Remember, feeling full is not a crime. And eating a well balanced meal to satisfaction doesn't mean you won't lose weight or be healthy. These are false feelings. Most of us need some re-training as to what we should feel after eating good food choices and how we associate our behavior and environment with our choices. You don't deserve or earn anything; that idea is nonsense. You are an adult and can literally do whatever you want. So...it is your responsibility to address the things you struggle with. I hold myself to that same standard. If you are struggling with overeating I posit a wild idea - eat 3-5 meals per day to satisfaction, not being stuffed.
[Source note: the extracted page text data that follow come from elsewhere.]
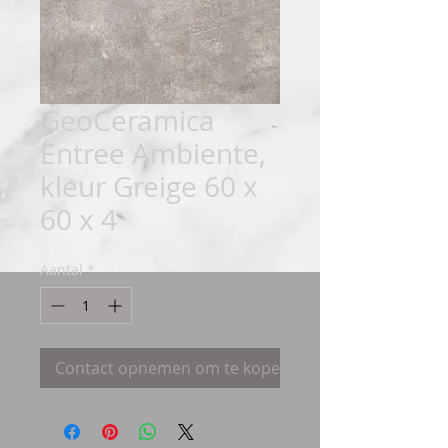
GeoCeramica
Entree Ambiente,
kleur Greige 60 x
60 x 4
Aantal
*
Contact opnemen om te kopen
Don't even worry about food choices, just include a lean protein, veggies, fibrous carb and healthy fat. Then do that at every meal. Your perception will be that feeling satisfied at every meal means you are "eating more" but you'll probably have less compulsion to consume all the extra calories you normally would at night (when most people overeat). In fact, you likely eat less.
An unhealthy relationship with food means you don't need to worry about calories or macros. What you really need is time spent eating in a healthy environment and with good eating habits. Those will do so much for the type and amount of food you consume that you might never have to address calories or macros. For many people, that is the healthiest place they can be. Having fewer things to mnage besides food choices and how satisfied they feel. Less control, more reflection. Less micromanaging, more introspection. Better environment. These things influence you to such a high degree and free you from the fear of going to "food jail" for feeling full.